🤖 AI Summary
This work addresses the limitations of existing pedestrian crossing intention prediction methods, which often rely on single-modality inputs or dense multimodal fusion, leading to inefficient integration of visual and motion cues and redundant information. To overcome these challenges, the authors propose the ADAPT framework, which employs a sparse cross-modal attention mechanism to selectively model critical modality interactions while jointly capturing local and global visual context alongside temporal motion dynamics. The architecture integrates weight-shared Swin Transformer V2 blocks, cross-modal guided attention, Mamba-based motion encoding, and ViT-based temporal fusion. Evaluated on the JAAD and PIE benchmarks, ADAPT achieves state-of-the-art performance with an AUC of 0.85 on JAAD and an accuracy of 0.92 on PIE, while maintaining real-time efficiency through a per-sample inference latency of only 17.23 ms.
📝 Abstract
Predicting pedestrian crossing intention is a safety-critical task for autonomous driving, yet existing approaches often rely on single-modal inputs or dense multimodal fusion strategies that inadequately capture complementary visual and kinematic information while introducing redundant inter-modal interactions. We propose ADAPT (Adaptive Domain-Aware Pedestrian Crossing Transformer), a multimodal framework that jointly models local and global visual context together with temporal motion dynamics for accurate pedestrian crossing intention prediction.
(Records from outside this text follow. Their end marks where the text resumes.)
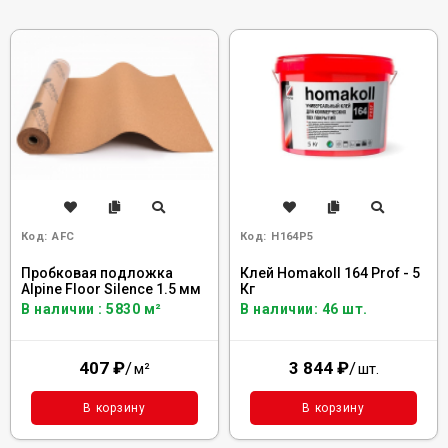
Код:
AFC
Код:
H164P5
Пробковая подложка
Клей Homakoll 164 Prof - 5
Alpine Floor Silence 1.5 мм
Кг
В наличии : 5830 м²
В наличии: 46 шт.
407
₽
/
3 844
₽
/
м²
шт.
В корзину
В корзину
ADAPT processes four spatially aligned visual modalities, including RGB images, local depth maps, global semantic maps, and global depth maps, together with ego-vehicle speed, pedestrian bounding boxes, and skeleton pose information through five specialized modules: a weight-shared Swin Transformer V2 backbone for visual feature extraction, a Cross-Modality Guided Attention module for hierarchical visual fusion, a Mamba-based Motion Feature Encoding module for efficient temporal modeling, a Sparse Cross-Modal Attention module that selectively preserves the most informative inter-modal interactions, and a Vision Transformer-based Temporal Feature Fusion module for sequence-level prediction. Extensive experiments on the JAAD and PIE benchmark datasets demonstrate that ADAPT consistently outperforms existing state-of-the-art methods while maintaining low computational complexity. On JAAD, the proposed method achieves an AUC of 0.73 on JAADbeh and 0.85 on JAADall, while on PIE it achieves an accuracy of 0.92 and an AUC of 0.90. Furthermore, ADAPT performs inference in only 17.23 ms per sample, offering an effective balance between predictive accuracy and real-time deployment efficiency for intelligent transportation and autonomous driving applications.